Many of Methodist’s patients have agreed to be part of a study Rui is conducting on how different kinds of classical music affect medical recovery. Studies have shown that slow-tempo music decreases stress in mechanically ventilated patients, and that such music can save $2,322 per patient in ICU medical expenses. But little research has been done on which composers and styles are most efficacious. Rui’s interdisciplinary team plans to use actigraphy watches, which monitor a person’s sleep cycles, along with blood draws to measure the effect of particular pieces on patients’ vital signs. “This field could be interpreted as pseudo-medicine,” she acknowledges, “but that’s what I’m trying to change by providing quantitative, replicable data.”

Todd Frazier, the director of Methodist’s Center for Performing Arts Medicine, which partners with the Houston Symphony, Houston Ballet, Houston Grand Opera, and other performing arts organizations, was initially skeptical about Rui’s research. “I thought it might distract us from the more humanitarian side of what we were doing,” he says. “But then I realized that all these vital signs are already being taken and recorded twenty-four hours a day, so those biological assessments really wouldn’t be anything extra that the patient would have to do.”

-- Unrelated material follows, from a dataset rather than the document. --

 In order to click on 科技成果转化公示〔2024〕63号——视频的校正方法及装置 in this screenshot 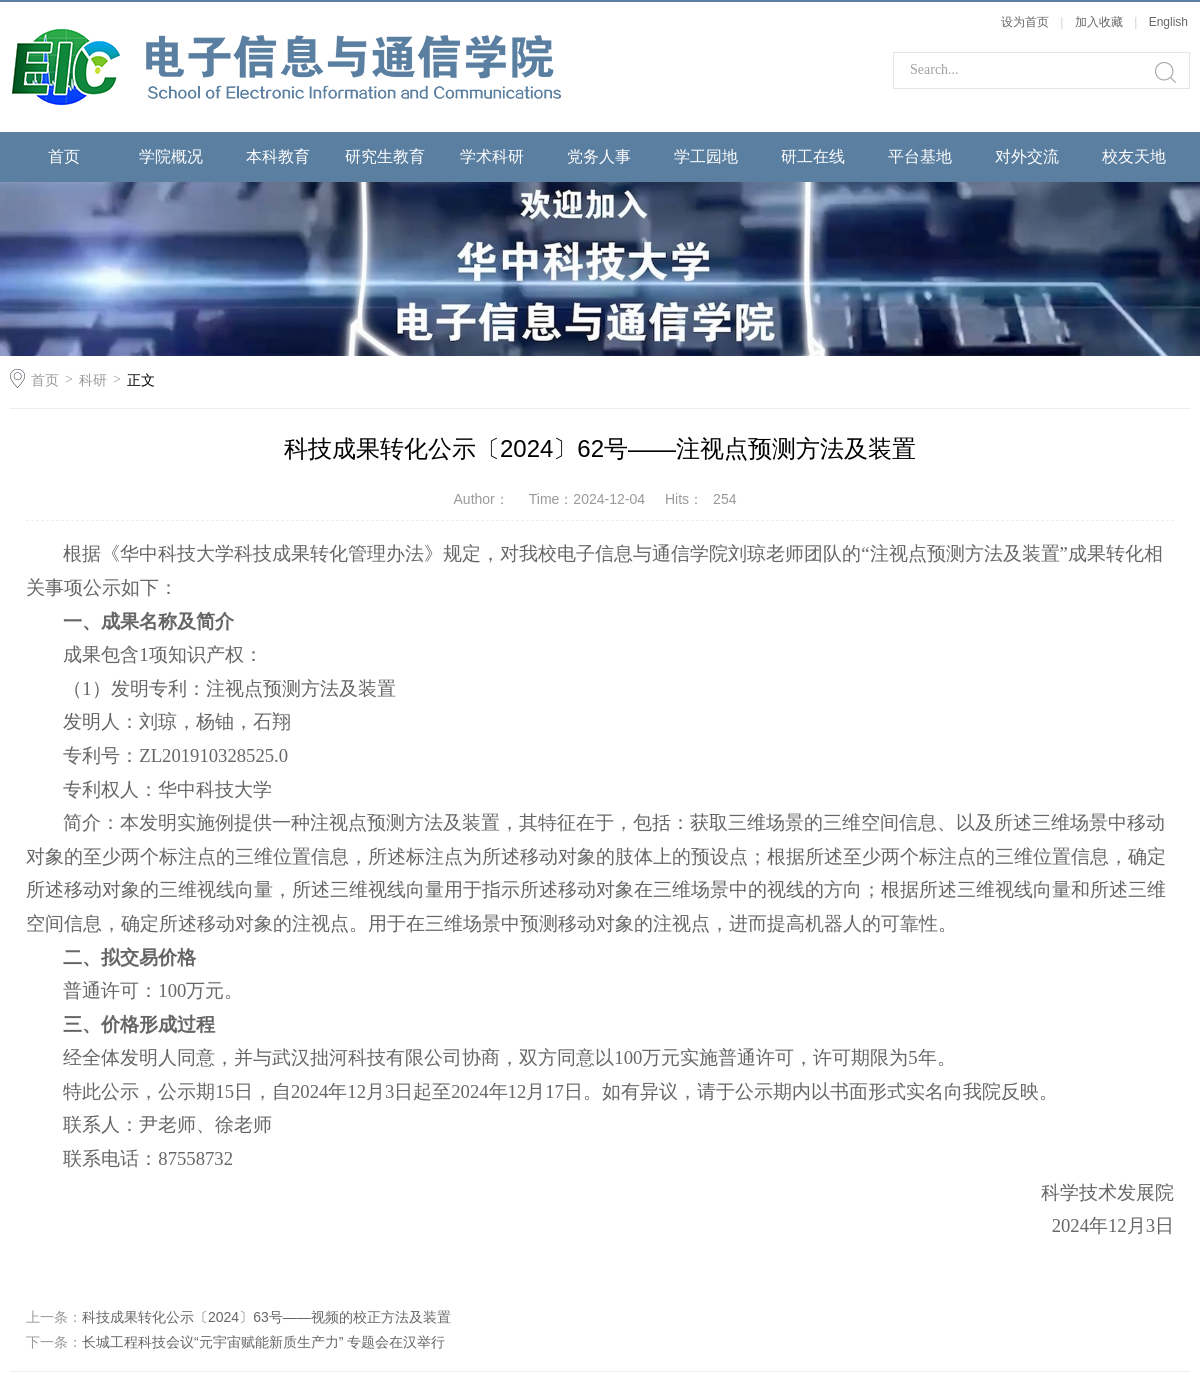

Patients aren’t the only ones to receive the benefit of the virtual performances—nurses, doctors, and other hospital staff, who are themselves dealing with extreme stress during the pandemic, occasionally listen in on the recitals. Sometimes the iPad will be set up in one of the nurses’ break rooms, and the musician will take requests. “They’ll ask for a piece by Prince, or something they can sing along to,” Frazier says. “The music parameters are kind of loosened up for that.”